Extracted page text data:
-------------------------
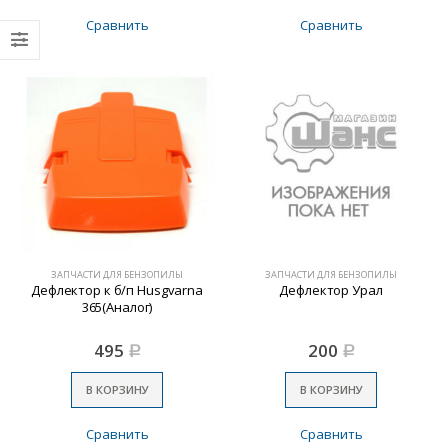
Сравнить
Сравнить
ЗАПЧАСТИ ДЛЯ БЕНЗОПИЛЫ
ЗАПЧАСТИ ДЛЯ БЕНЗОПИЛЫ
Дефлектор к б/п Husgvarna
Дефлектор Урал
365(Аналог)
495
200
Р
Р
В КОРЗИНУ
В КОРЗИНУ
Сравнить
Сравнить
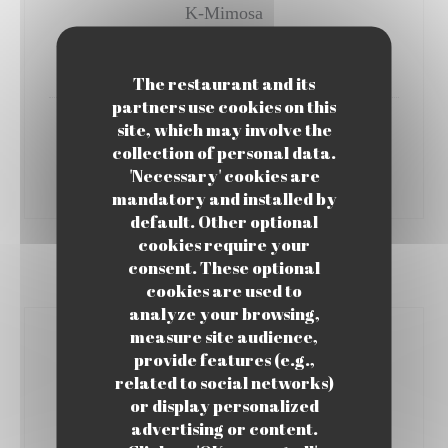
K-Mimosa
Passoa -prosecco
10,00 EUR
The restaurant and its
partners use cookies on this
site, which may involve the
Gin Tonic
collection of personal data.
Gin Floral Santa Ana, Tonic
'Necessary' cookies are
15,00 EUR
mandatory and installed by
default. Other optional
cookies require your
consent. These optional
BIÈRES
cookies are used to
analyze your browsing,
measure site audience,
Asahi
provide features (e.g.,
Bière japonaise 5°
related to social networks)
25 cl
50 cl
or display personalized
6,00 EUR
11,00 EUR
advertising or content.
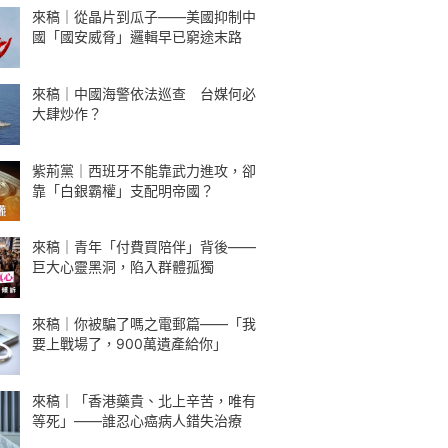
來稿｜從晶片到瓜子——美國抑制中
國「國安威脅」邏輯早已窮途末路
來稿｜中國海警依法巡查 台媒何必
大肆炒作？
紫荊黨｜西班牙不能靠武力進攻，卻
靠「白銀霸權」支配明帝國？
來稿｜青年「付費買陪伴」背後——
巨大心靈黑洞，陷入群體孤獨
來稿｜你被騙了嗎之電郵篇——「我
要上戰場了，900萬遺產給你」
來稿｜「香港藥貴、北上辛苦，唯有
等死」——誰忍心癌病人錯失治療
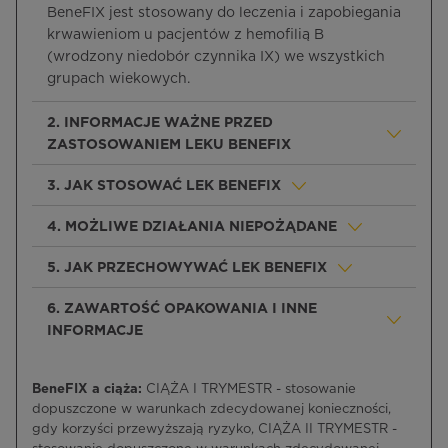
BeneFIX jest stosowany do leczenia i zapobiegania
krwawieniom u pacjentów z hemofilią B
(wrodzony niedobór czynnika IX) we wszystkich
grupach wiekowych.
2. INFORMACJE WAŻNE PRZED
ZASTOSOWANIEM LEKU BENEFIX
3. JAK STOSOWAĆ LEK BENEFIX
4. MOŻLIWE DZIAŁANIA NIEPOŻĄDANE
5. JAK PRZECHOWYWAĆ LEK BENEFIX
6. ZAWARTOŚĆ OPAKOWANIA I INNE
INFORMACJE
BeneFIX a ciąża:
CIĄŻA I TRYMESTR - stosowanie
dopuszczone w warunkach zdecydowanej konieczności,
gdy korzyści przewyższają ryzyko, CIĄŻA II TRYMESTR -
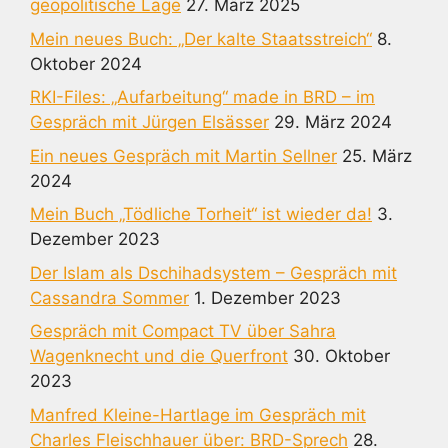
geopolitische Lage
27. März 2025
Mein neues Buch: „Der kalte Staatsstreich“
8.
Oktober 2024
RKI-Files: „Aufarbeitung“ made in BRD – im
Gespräch mit Jürgen Elsässer
29. März 2024
Ein neues Gespräch mit Martin Sellner
25. März
2024
Mein Buch „Tödliche Torheit“ ist wieder da!
3.
Dezember 2023
Der Islam als Dschihadsystem – Gespräch mit
Cassandra Sommer
1. Dezember 2023
Gespräch mit Compact TV über Sahra
Wagenknecht und die Querfront
30. Oktober
2023
Manfred Kleine-Hartlage im Gespräch mit
Charles Fleischhauer über: BRD-Sprech
28.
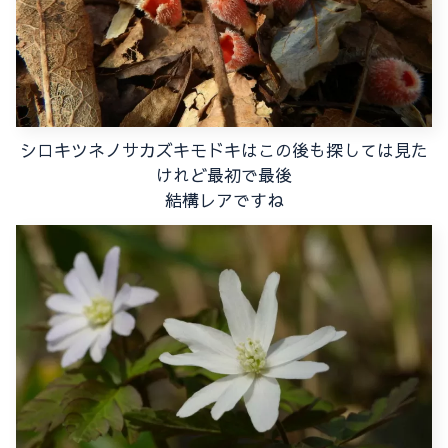
シロキツネノサカズキモドキはこの後も探しては見た
けれど最初で最後
結構レアですね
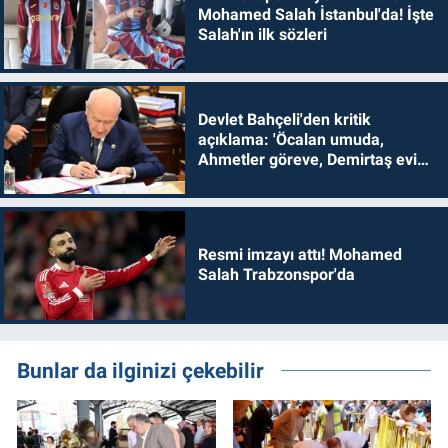
Mohamed Salah İstanbul'da! İşte
Salah'ın ilk sözleri
Devlet Bahçeli'den kritik
açıklama: 'Öcalan umuda,
Ahmetler göreve, Demirtaş evine
dönmelidir'
Resmi imzayı attı! Mohamed
Salah Trabzonspor'da
Bunlar da ilginizi çekebilir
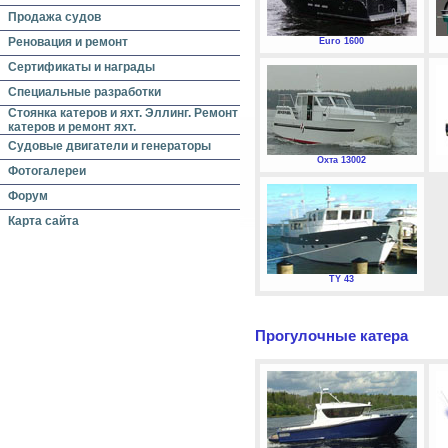
Продажа судов
Реновация и ремонт
Euro 1600
Сертификаты и награды
Специальные разработки
Стоянка катеров и яхт. Эллинг. Ремонт
катеров и ремонт яхт.
Судовые двигатели и генераторы
Охта 13002
Фотогалереи
Форум
Карта сайта
TY 43
Прогулочные катера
-------------------------
**Task item**
All lines from the one containing "Специальные разработки" through the end of the records, both ends included, are to be quoted exactly; please add nothing else.

**Exercise output**
Специальные разработки
Стоянка катеров и яхт. Эллинг. Ремонт
катеров и ремонт яхт.
Судовые двигатели и генераторы
Охта 13002
Фотогалереи
Форум
Карта сайта
TY 43
Прогулочные катера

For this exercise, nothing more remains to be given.